The lead could have grown even more; Ryu missed birdie putts of 8, 6 and 10 feet at Nos. 4, 6 and 7.

Then, after I.K. Kim, who shot a 71 and ended up tied for fifth with Jennie Lee (67) at 11 under, narrowed her lead to a shot, Ryu rolled in a 30-footer from the front of the green at the ninth hole.

From there she took control. None of her next five birdies were outside 6 feet as she dialed in her irons.

"My ball-striking was great," she said.

For good measure, she birdied the last hole -- a kick-in from 2 feet -- to cap her round.

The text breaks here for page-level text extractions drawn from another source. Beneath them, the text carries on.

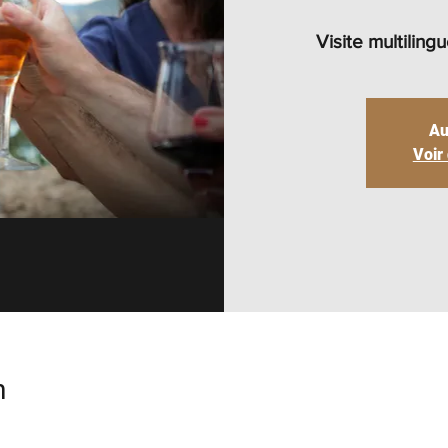
Visite multilin
Au
Voir
n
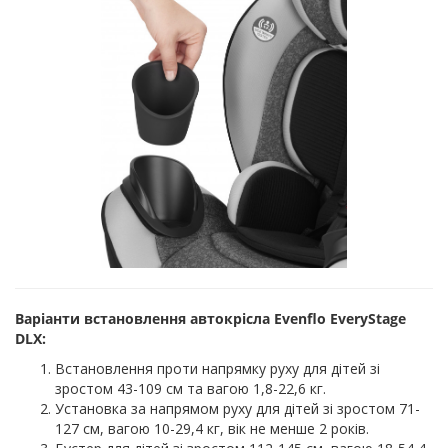
Варіанти встановлення автокрісла Evenflo EveryStage
DLX:
Встановлення проти напрямку руху для дітей зі
зростом 43-109 см та вагою 1,8-22,6 кг.
Установка за напрямом руху для дітей зі зростом 71-
127 см, вагою 10-29,4 кг, вік не менше 2 років.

Her 62 matched the fourth-best round in tournament history. Her 20-under total has been surpassed only by five-time Farr winner Se Ri Pak, considered the matriarch for a generation of young South Korean players on the LPGA Tour.

Ryu had picked up the game in the second grade as part of her school's extracurricular activities. She's also a gifted pianist.

Not a member of the LPGA Tour at the time, she beat fellow countrywoman Hee Kyung Seo -- her playing partner Sunday -- to win the 2011 Open in a three-hole playoff.

This season, Ryu has eight top 10s including a tie for second in Australia.

Angela Stanford made a long birdie putt on the final hole for 66 to finish second at 13-under 271.

As Ryu pulled away, she couldn't do much but watch.

"When I looked at the leaderboard on 14, she was at 16 under at that point," said Stanford, a native Texan. "I thought, `She's obviously having a great day.' When you see that somebody's running away with it, you continue to chase them but if I can't catch her I'd like to be second."

South Koreans Inbee Park and Chella Choi each shot 69 and shared third place at 12 under.

The victory was worth $195,000 to Ryu, who is an LPGA rookie.

Ryu was overjoyed -- and relieved by the victory.

"After winning a major tournament, everyone had really high expectations," she said. "I had no wins after that, so some were disappointed for me. So I really wanted to win as soon as possible -- and today I made it."